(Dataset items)
= = =

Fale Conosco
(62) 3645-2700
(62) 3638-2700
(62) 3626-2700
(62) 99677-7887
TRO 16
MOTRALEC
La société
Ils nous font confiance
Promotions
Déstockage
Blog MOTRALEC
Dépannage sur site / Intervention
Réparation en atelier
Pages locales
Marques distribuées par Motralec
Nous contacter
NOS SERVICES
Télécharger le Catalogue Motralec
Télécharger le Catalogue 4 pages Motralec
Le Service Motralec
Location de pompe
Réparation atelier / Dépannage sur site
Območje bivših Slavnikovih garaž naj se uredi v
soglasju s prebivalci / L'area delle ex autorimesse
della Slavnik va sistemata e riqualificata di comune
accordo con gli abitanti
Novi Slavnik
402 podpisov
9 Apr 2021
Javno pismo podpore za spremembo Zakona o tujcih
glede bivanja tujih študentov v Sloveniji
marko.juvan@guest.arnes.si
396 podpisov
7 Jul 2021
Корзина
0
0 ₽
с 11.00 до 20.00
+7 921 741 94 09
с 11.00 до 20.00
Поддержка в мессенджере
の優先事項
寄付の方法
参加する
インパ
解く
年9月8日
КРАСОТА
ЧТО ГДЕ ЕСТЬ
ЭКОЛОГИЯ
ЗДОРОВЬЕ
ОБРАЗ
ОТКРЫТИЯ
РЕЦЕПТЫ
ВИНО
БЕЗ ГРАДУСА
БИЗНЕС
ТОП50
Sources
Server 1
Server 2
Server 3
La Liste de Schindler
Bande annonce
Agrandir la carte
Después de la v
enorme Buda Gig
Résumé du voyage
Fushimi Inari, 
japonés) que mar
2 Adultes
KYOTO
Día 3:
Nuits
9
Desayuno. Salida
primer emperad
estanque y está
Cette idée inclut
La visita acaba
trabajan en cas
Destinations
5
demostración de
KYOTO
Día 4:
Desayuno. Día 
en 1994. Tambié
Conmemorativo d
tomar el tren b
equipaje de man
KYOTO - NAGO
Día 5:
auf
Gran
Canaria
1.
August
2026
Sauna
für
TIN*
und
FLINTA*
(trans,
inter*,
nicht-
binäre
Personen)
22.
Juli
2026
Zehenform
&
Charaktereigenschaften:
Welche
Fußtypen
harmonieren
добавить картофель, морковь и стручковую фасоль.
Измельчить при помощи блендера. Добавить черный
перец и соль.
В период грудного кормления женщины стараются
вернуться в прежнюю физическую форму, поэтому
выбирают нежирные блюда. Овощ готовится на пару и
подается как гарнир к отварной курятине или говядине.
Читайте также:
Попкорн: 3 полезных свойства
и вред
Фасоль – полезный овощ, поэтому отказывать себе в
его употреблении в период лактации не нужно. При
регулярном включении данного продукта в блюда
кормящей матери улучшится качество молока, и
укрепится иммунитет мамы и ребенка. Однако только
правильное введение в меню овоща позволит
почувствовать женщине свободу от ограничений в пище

= = =

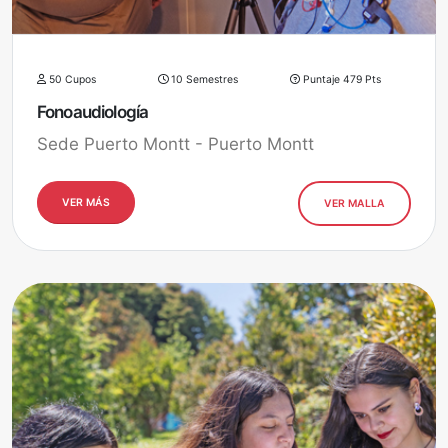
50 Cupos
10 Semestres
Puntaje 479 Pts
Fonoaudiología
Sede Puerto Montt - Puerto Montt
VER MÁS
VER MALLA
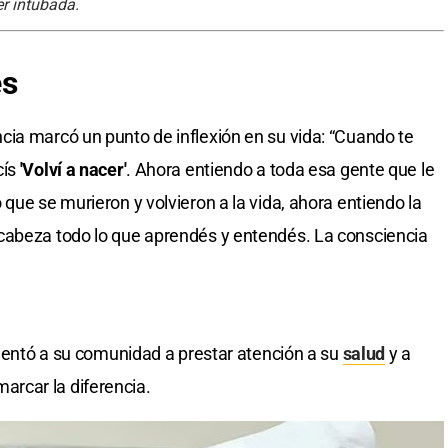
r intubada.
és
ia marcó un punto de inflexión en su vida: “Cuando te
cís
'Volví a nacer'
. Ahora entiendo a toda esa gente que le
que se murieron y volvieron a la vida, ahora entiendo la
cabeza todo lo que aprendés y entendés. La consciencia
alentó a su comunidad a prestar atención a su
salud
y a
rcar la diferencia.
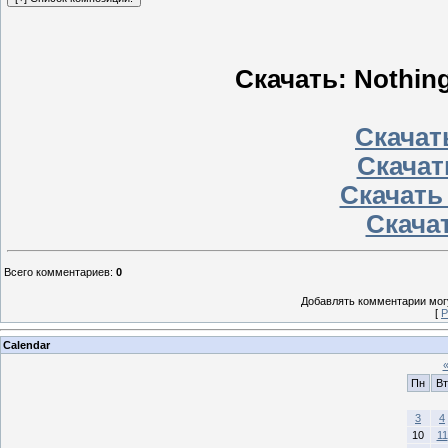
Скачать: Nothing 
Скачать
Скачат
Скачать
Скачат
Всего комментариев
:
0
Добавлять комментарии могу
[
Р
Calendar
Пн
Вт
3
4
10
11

= = =

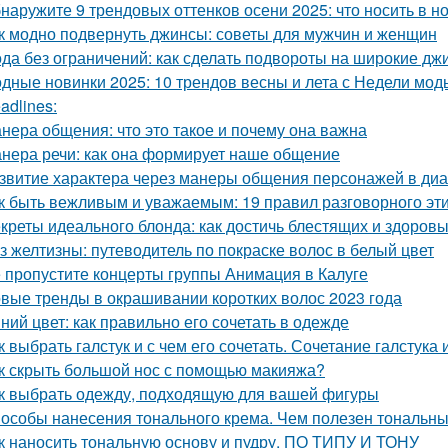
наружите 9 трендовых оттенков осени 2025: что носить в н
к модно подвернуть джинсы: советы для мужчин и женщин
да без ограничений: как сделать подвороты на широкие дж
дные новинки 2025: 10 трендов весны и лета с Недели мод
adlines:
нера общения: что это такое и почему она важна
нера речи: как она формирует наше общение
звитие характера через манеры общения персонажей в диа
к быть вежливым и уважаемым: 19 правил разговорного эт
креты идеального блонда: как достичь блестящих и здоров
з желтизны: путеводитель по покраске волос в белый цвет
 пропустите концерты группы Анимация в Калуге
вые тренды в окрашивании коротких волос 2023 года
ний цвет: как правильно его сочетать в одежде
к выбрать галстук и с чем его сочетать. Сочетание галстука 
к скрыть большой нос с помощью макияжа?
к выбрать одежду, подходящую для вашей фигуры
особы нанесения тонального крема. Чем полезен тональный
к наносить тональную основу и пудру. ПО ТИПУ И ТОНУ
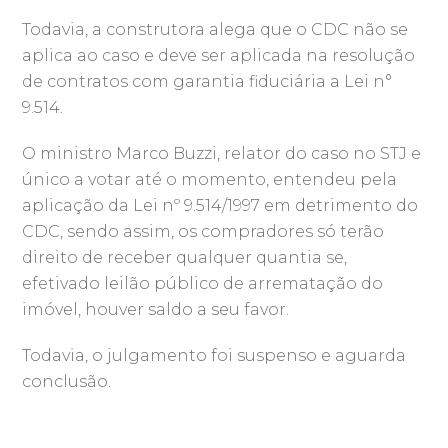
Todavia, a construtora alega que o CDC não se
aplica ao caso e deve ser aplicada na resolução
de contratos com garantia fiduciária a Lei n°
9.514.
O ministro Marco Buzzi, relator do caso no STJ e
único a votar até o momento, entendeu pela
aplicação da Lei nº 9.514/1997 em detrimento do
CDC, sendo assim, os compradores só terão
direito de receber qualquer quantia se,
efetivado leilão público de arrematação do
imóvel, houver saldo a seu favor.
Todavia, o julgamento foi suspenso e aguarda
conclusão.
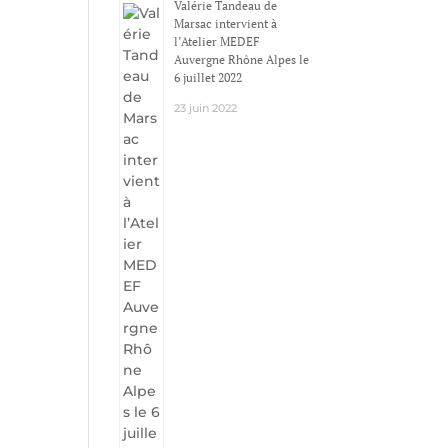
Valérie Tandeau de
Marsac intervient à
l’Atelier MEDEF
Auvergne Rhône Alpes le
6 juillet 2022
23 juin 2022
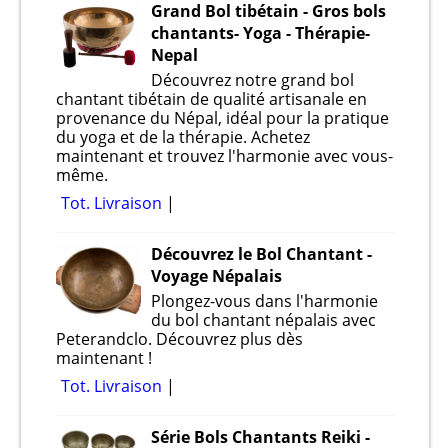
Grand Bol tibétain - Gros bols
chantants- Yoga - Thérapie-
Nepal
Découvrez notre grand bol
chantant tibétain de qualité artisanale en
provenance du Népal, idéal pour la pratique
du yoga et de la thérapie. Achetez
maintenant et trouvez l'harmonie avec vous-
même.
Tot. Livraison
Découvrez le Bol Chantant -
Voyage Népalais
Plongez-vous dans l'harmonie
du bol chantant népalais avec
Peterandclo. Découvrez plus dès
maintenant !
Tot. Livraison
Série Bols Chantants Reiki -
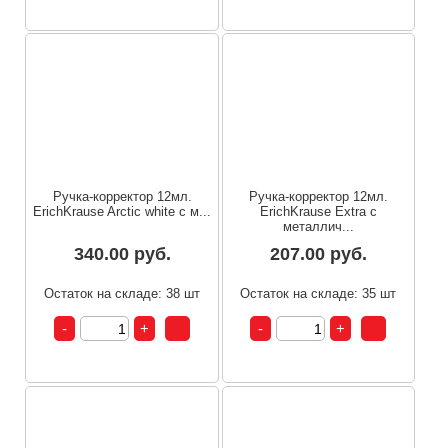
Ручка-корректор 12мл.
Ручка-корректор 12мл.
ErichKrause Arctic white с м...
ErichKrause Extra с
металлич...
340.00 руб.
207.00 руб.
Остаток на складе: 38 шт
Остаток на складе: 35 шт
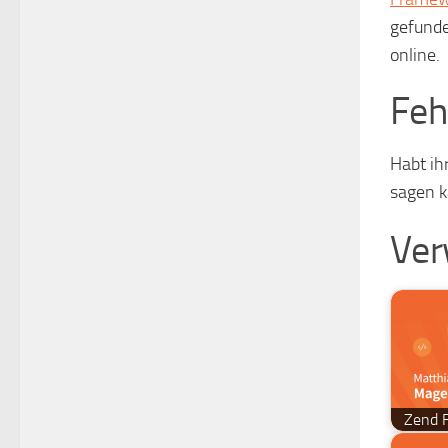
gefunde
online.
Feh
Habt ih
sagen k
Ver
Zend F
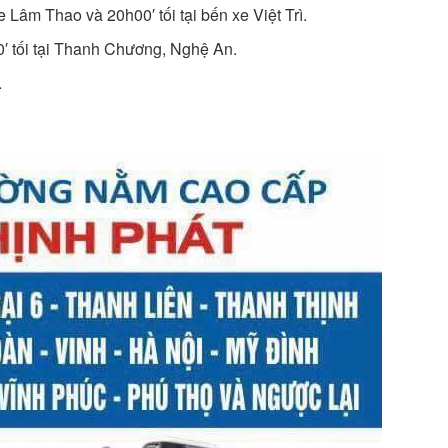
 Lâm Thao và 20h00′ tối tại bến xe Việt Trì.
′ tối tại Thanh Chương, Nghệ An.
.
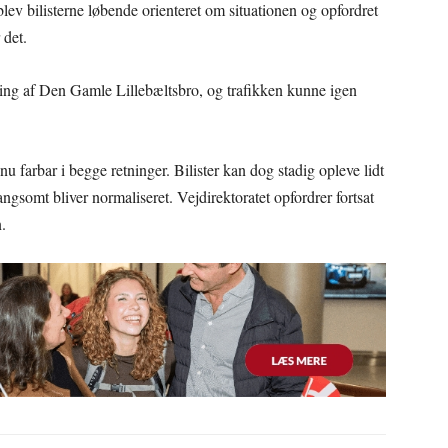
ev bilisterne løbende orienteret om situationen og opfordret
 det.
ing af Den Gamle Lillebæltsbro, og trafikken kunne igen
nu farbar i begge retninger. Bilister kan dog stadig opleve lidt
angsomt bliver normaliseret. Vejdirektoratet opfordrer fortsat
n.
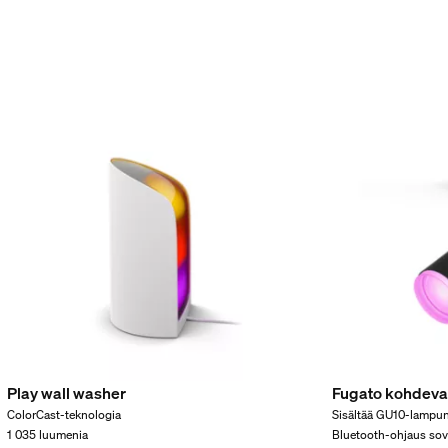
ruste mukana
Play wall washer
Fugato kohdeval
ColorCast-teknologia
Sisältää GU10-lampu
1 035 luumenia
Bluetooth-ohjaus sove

= = =

### TASK STATEMENT
Go to the line above that has "Marsac intervient à" and copy exactly from there down to the line that has "ColorCast-teknologia", both included. Leave the pictures out.

### ANSWER AREA
Marsac intervient à
l’Atelier MEDEF
Auvergne Rhône Alpes le
6 juillet 2022
23 juin 2022
Grand Bol tibétain - Gros bols
chantants- Yoga - Thérapie-
Nepal
Découvrez notre grand bol
chantant tibétain de qualité artisanale en
provenance du Népal, idéal pour la pratique
du yoga et de la thérapie. Achetez
maintenant et trouvez l'harmonie avec vous-
même.
Tot. Livraison
Découvrez le Bol Chantant -
Voyage Népalais
Plongez-vous dans l'harmonie
du bol chantant népalais avec
Peterandclo. Découvrez plus dès
maintenant !
Tot. Livraison
Série Bols Chantants Reiki -
Ручка-корректор 12мл.
Ручка-корректор 12мл.
ErichKrause Arctic white с м...
ErichKrause Extra с
металлич...
340.00 руб.
207.00 руб.
Остаток на складе: 38 шт
Остаток на складе: 35 шт
gefunde
online.
Feh
Habt ih
sagen k
Ver
Zend F
 Lâm Thao và 20h00′ tối tại bến xe Việt Trì.
′ tối tại Thanh Chương, Nghệ An.
.
ev bilisterne løbende orienteret om situationen og opfordret
 det.
ing af Den Gamle Lillebæltsbro, og trafikken kunne igen
nu farbar i begge retninger. Bilister kan dog stadig opleve lidt
angsomt bliver normaliseret. Vejdirektoratet opfordrer fortsat
n.
ruste mukana
Play wall washer
Fugato kohdeval
ColorCast-teknologia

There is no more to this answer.